OpenAI adapter under lib/llm/openai/. Adds a case to the dispatcher; populates pricing table rows for the supported models.
Google (Gemini) adapter under lib/llm/google/. Same pattern.
Per-vendor caching strategy — Anthropic uses cache_control markers (already wired in Phase 2 per item 6); OpenAI caches automatically with no markers; Gemini sets cache headers per Google’s API. Each adapter owns its caching strategy; the usage_events cache columns are vendor-neutral and each adapter populates them from its own SDK’s response shape.
Surface the new vendor models in the bounded model picker (Section 2 of the architecture doc), so users can pick openai/gpt-5.1 or google/gemini-... from the same dropdown that already offers Claude models.
Fallback chain (optional): if vendor A’s adapter fails mid-stream, try vendor B with the same prompt and conversation snapshot. Worth shipping if real outages surface; worth deferring if not.
Normalized cost tracking is mostly already there — the pricing table is keyed on vendor-prefixed model ids from Phase 2 — so this phase is mostly about adding vendor rows to the same table.

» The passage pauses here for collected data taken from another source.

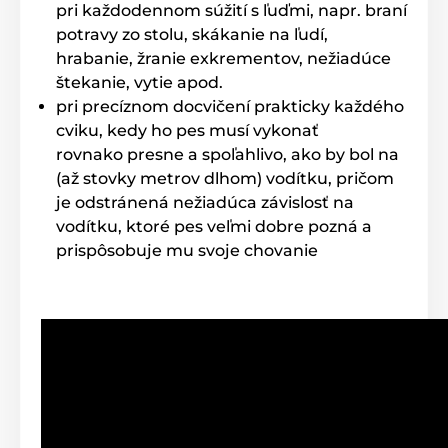
pri každodennom súžití s ľuďmi, napr. braní
potravy zo stolu, skákanie na ľudí,
hrabanie, žranie exkrementov, nežiadúce
štekanie, vytie apod.
pri precíznom docvičení prakticky každého
cviku, kedy ho pes musí vykonať
rovnako presne a spoľahlivo, ako by bol na
(až stovky metrov dlhom) vodítku, pričom
je odstránená nežiadúca závislosť na
vodítku, ktoré pes veľmi dobre pozná a
prispôsobuje mu svoje chovanie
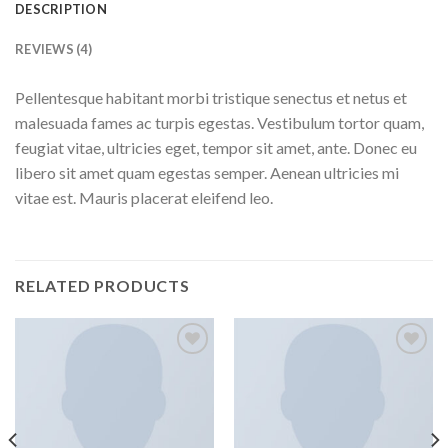
DESCRIPTION
REVIEWS (4)
Pellentesque habitant morbi tristique senectus et netus et
malesuada fames ac turpis egestas. Vestibulum tortor quam,
feugiat vitae, ultricies eget, tempor sit amet, ante. Donec eu
libero sit amet quam egestas semper. Aenean ultricies mi
vitae est. Mauris placerat eleifend leo.
RELATED PRODUCTS
Add to
Add to
wishlist
wishlist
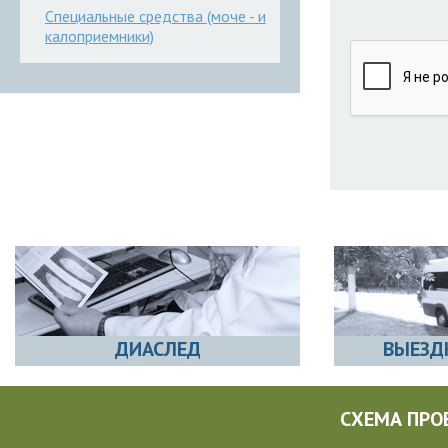
Специальные средства (моче - и
калоприемники)
ДИАСЛЕД
ВЫЕЗД
СХЕМА ПРО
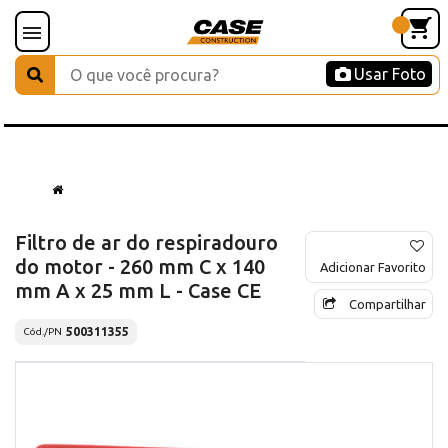
Usar Foto
Filtro de ar do respiradouro
do motor - 260 mm C x 140
Adicionar Favorito
mm A x 25 mm L - Case CE
Compartilhar
500311355
Cód./PN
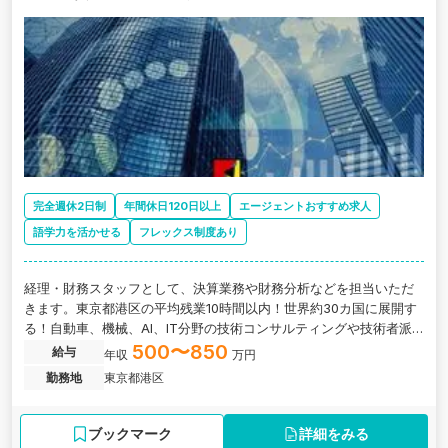
完全週休2日制
年間休日120日以上
エージェントおすすめ求人
語学力を活かせる
フレックス制度あり
経理・財務スタッフとして、決算業務や財務分析などを担当いただ
きます。東京都港区の平均残業10時間以内！世界約30カ国に展開す
る！自動車、機械、AI、IT分野の技術コンサルティングや技術者派
遣を行う外資系企業の日本法人の求人です。
500〜850
給与
年収
万円
勤務地
東京都港区
ブックマーク
詳細をみる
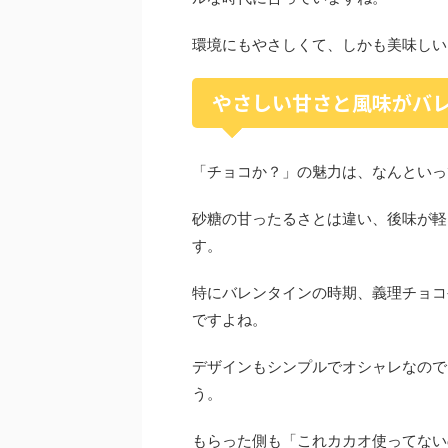
環境にもやさしくて、しかも美味しい
やさしい甘さと風味がバ
「チョコか？」の魅力は、なんといっ
砂糖の甘ったるさとは違い、後味が軽
す。
特にバレンタインの時期、義理チョコ
ですよね。
デザインもシンプルでオシャレなので
う。
もらった側も「これカカオ使ってない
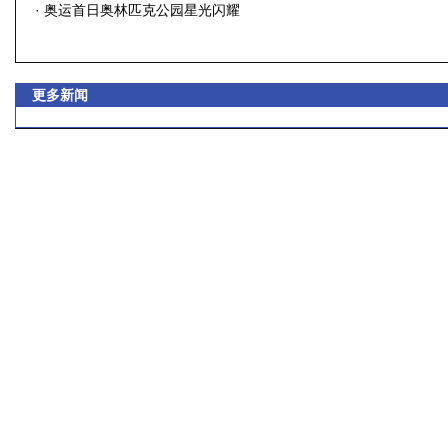
·
奥运首日奥林匹克公园星光闪耀
更多新闻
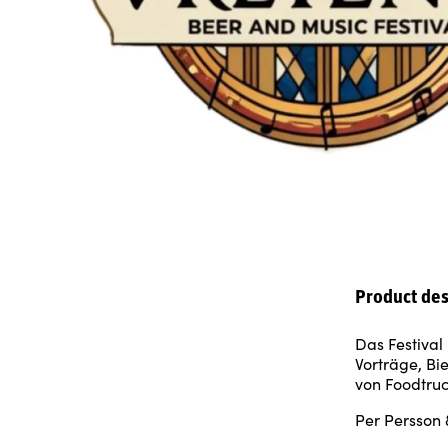
Product des
Das Festival 
Vorträge, Bi
von Foodtruc
Per Persson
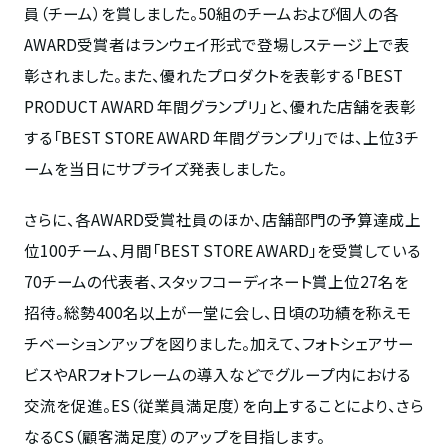
員（チーム）を賞しました。
50
組のチームおよび個人の各
AWARD
受賞者はランウェイ形式で登場しステージ上で表
彰されました。また、優れたプロダクトを表彰する「
BEST
PRODUCT AWARD
年間グランプリ」と、優れた店舗を表彰
する「
BEST STORE AWARD
年間グランプリ」では、上位
3
チ
ームを当日にサプライズ発表しました。
さらに、各
AWARD
受賞社員のほか、店舗部門の予算達成上
位
100
チーム、月間「
BEST STORE AWARD
」を受賞している
70
チームの代表者、スタッフコーディネート賞上位
27
名を
招待。総勢
400
名以上が一堂に会し、日頃の功績を称えモ
チベーションアップを図りました。加えて、フォトシェアサー
ビスや
AR
フォトフレームの導入などでグループ内における
交流を促進。
ES
（従業員満足度）を向上することにより、さら
なる
CS
（顧客満足度）のアップを目指します。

Definition of done: A user can select an OpenAI or Google model in the agent edit form, conversations stream through the appropriate adapter, cost tracking attributes spend correctly by vendor, and prompt caching works per each vendor’s semantics.

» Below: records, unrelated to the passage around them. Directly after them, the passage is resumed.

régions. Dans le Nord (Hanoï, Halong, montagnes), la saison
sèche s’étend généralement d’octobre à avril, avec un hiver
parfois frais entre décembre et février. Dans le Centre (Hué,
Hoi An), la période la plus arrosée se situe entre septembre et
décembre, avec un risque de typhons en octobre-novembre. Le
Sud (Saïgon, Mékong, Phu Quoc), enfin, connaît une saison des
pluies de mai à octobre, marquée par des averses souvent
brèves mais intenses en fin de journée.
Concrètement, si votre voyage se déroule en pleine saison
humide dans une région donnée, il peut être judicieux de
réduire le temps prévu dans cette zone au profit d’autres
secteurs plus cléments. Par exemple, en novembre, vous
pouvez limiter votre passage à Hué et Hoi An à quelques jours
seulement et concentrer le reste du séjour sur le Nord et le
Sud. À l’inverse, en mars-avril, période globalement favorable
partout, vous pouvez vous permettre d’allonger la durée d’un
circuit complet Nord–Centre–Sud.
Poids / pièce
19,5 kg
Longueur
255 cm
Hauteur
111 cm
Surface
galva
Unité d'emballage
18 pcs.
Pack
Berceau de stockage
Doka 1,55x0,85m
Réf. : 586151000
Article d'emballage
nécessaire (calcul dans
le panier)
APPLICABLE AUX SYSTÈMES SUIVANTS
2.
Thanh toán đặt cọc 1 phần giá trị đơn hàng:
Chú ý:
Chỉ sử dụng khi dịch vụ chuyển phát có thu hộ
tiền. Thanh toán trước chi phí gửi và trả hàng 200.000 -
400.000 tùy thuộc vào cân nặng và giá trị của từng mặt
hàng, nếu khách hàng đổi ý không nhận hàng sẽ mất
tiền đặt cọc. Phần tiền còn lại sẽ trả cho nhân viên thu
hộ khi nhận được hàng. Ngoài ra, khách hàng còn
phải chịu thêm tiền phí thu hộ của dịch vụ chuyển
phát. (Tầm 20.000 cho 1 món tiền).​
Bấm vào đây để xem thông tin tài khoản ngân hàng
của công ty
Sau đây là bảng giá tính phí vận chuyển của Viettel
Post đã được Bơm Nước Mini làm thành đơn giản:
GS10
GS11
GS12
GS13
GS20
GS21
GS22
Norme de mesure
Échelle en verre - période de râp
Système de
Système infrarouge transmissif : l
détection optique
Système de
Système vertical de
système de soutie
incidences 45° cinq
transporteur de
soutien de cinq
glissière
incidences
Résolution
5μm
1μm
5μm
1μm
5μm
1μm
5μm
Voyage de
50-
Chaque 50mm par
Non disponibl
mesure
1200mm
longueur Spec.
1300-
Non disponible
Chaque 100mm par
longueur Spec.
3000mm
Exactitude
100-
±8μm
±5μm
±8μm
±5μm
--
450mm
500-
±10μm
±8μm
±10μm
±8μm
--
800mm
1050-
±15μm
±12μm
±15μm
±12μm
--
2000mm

Phase 7 — Evals, Observability, Cost Dashboard (1–2 weeks)

Goal: Production-quality guardrails for a growing agent catalog.

Eval framework: per-agent test suite with expected-output assertions.
CI integration: PRs that change system prompts trigger eval runs; regressions block merge.
OpenTelemetry traces on chat calls.
Error tracking (Sentry or equivalent).
Full cost dashboard: by organization, department, user, agent, model, time range.
Budget alerts.

Definition of done: An admin can see a per-agent quality score, trace any slow or failed conversation, and get alerted when monthly spend crosses a threshold.

Phase 8 — Extended Departments

Goal: Products, Compliance, Litigation, IP. Each department should now be ~80% configuration + agent definitions.

Templated department onboarding: a playbook that takes ~1 day per department by this point.
Extended agent library per department.

Phase 9 (optional, future) — Multi-tenant SaaS

Goal: If the template is ever productized, this phase makes it a true SaaS.

Organization signup flow.
Stripe billing + plans.
Per-org branding and theme.
Tenant isolation testing (adversarial).
Support ticketing.
Status page.

The organization_id foundation from Phase 1 makes this a scoped project rather than a rewrite.

Non-goals

To keep scope honest, the following are explicitly not part of this project unless/until a future decision changes it:

Building a document management system.
Building a matter management system.
Replacing existing practice management tools (Clio, NetDocuments, iManage).
E-billing integration.
Client portals for outside counsel.

These are adjacent to the legal department’s stack but out of scope for a launchpad.

Current status

Phase: 2 — Native Agent Runtime + User-Owned Agents (mid-phase).
Shipped sessions: 8a–31 (single feat commit covering 31a/31b/31c/31d).
Last shipped: Session 31 — rail restructured around four product domains with multi-leaf groups (Knowledge: Research / Vault / Sources; Workflows: My Workflows / Template Library; Integrations: Connections / Marketplace; Help: Guides / What’s New), three new placeholder routes (/workspace/workflows, /workspace/integrations, /workspace/help), breadcrumb rendered visually lowercase via text-transform with polished sub-leaf labels, dashboard transition attempted and reverted (commit 5947326, D-047).
Next milestone: Session 24 — custom SMTP via Resend. Removes the Supabase free-tier 2/hour rate limit, which is the binding constraint on production smoke-testing of email-send paths. Prerequisite for the invitation gate that will eventually sunset D-035.
Subsequent: invitation gate (sunsets D-035), then ?next= preservation in proxy.ts:24 (deferred follow-up from D-036), then Session 32’s Knowledge reshape (Research / Vault / Sources as real routes; cuts over the coming-soon URLs introduced in Session 31), then Sessions 33 / 34 / 35 build out Workflows / Integrations / Help respectively. Workspace dashboard deferred to Session 36+ (see README Future / Backlog).